[Records supplied Boundary: Start]

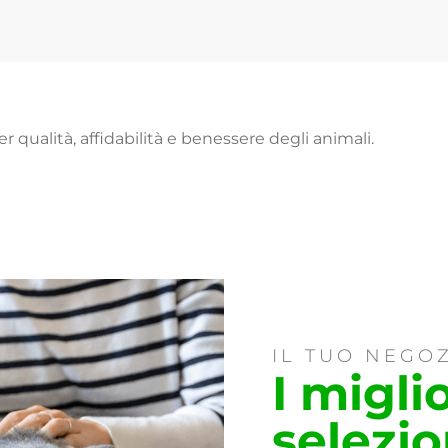
er qualità, affidabilità e benessere degli animali.
IL TUO NEGOZ
I migli
selezio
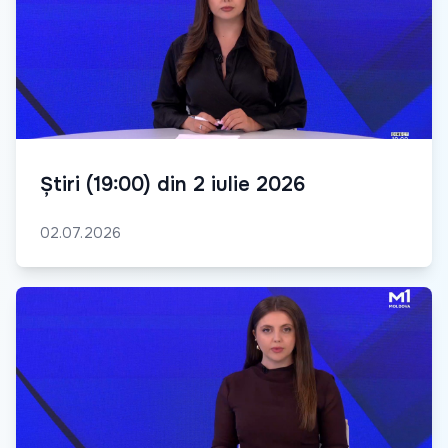
Știri (19:00) din 2 iulie 2026
02.07.2026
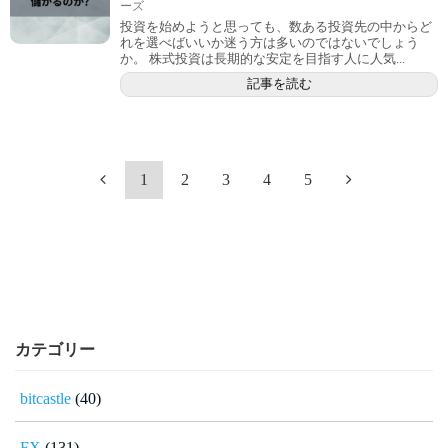
ーズ
投資を始めようと思っても、数ある投資先の中からど
れを選べばいいか迷う方は多いのではないでしょう
か。 株式投資は長期的な安定を目指す人に人気...
記事を読む
1
2
3
4
5
カテゴリー
bitcastle
(40)
FX
(131)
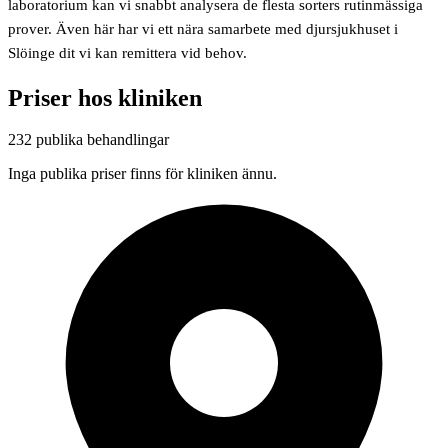
laboratorium kan vi snabbt analysera de flesta sorters rutinmässiga
prover. Även här har vi ett nära samarbete med djursjukhuset i
Slöinge dit vi kan remittera vid behov.
Priser hos kliniken
232 publika behandlingar
Inga publika priser finns för kliniken ännu.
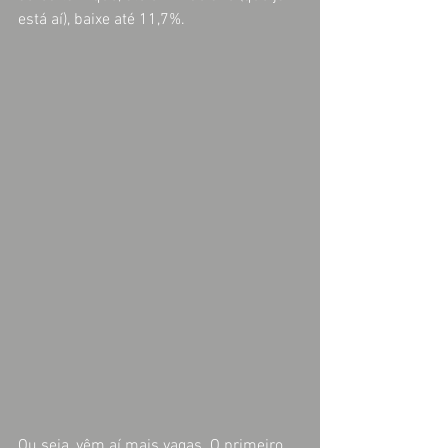
está aí), baixe até 11,7%.
Ou seja, vêm aí mais vagas. O primeiro 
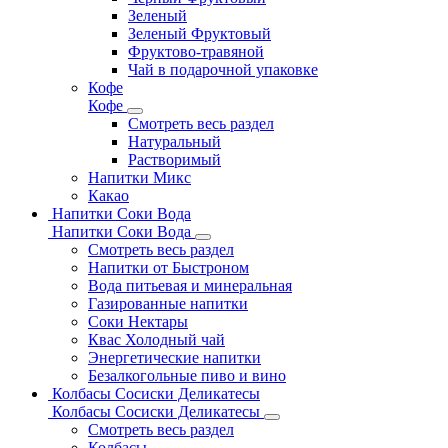
Зеленый
Зеленый Фруктовый
Фруктово-травяной
Чай в подарочной упаковке
Кофе
Кофе
Смотреть весь раздел
Натуральный
Растворимый
Напитки Микс
Какао
Напитки Соки Вода
Напитки Соки Вода
Смотреть весь раздел
Напитки от Быстроном
Вода питьевая и минеральная
Газированные напитки
Соки Нектары
Квас Холодный чай
Энергетические напитки
Безалкогольные пиво и вино
Колбасы Сосиски Деликатесы
Колбасы Сосиски Деликатесы
Смотреть весь раздел
Колбасы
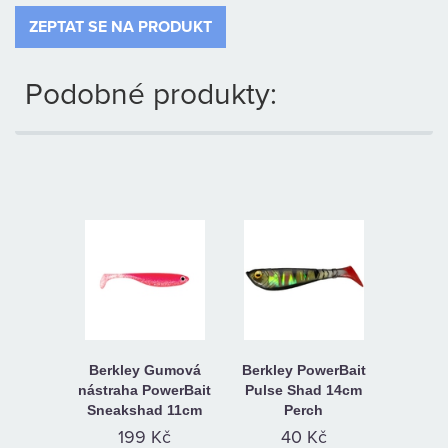
ZEPTAT SE NA PRODUKT
Podobné produkty:
Berkley Gumová
Berkley PowerBait
nástraha PowerBait
Pulse Shad 14cm
Sneakshad 11cm
Perch
199 Kč
40 Kč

[Records supplied Boundary: End]

#### About this exercise
Give the entries again word for word, but skip the pictures.

#### Written solution
er qualità, affidabilità e benessere degli animali.
IL TUO NEGOZ
I migli
selezio
Știri (19:00) din 2 iulie 2026
02.07.2026
ーズ
投資を始めようと思っても、数ある投資先の中からど
れを選べばいいか迷う方は多いのではないでしょう
か。 株式投資は長期的な安定を目指す人に人気...
記事を読む
1
2
3
4
5
カテゴリー
bitcastle
(40)
FX
(131)
laboratorium kan vi snabbt analysera de flesta sorters rutinmässiga
prover. Även här har vi ett nära samarbete med djursjukhuset i
Slöinge dit vi kan remittera vid behov.
Priser hos kliniken
232 publika behandlingar
Inga publika priser finns för kliniken ännu.
está aí), baixe até 11,7%.
Ou seja, vêm aí mais vagas. O primeiro 
Зеленый
Зеленый Фруктовый
Фруктово-травяной
Чай в подарочной упаковке
Кофе
Кофе
Смотреть весь раздел
Натуральный
Растворимый
Напитки Микс
Какао
Напитки Соки Вода
Напитки Соки Вода
Смотреть весь раздел
Напитки от Быстроном
Вода питьевая и минеральная
Газированные напитки
Соки Нектары
Квас Холодный чай
Энергетические напитки
Безалкогольные пиво и вино
Колбасы Сосиски Деликатесы
Колбасы Сосиски Деликатесы
Смотреть весь раздел
Колбасы
ZEPTAT SE NA PRODUKT
Podobné produkty:
Berkley Gumová
Berkley PowerBait
nástraha PowerBait
Pulse Shad 14cm
Sneakshad 11cm
Perch
199 Kč
40 Kč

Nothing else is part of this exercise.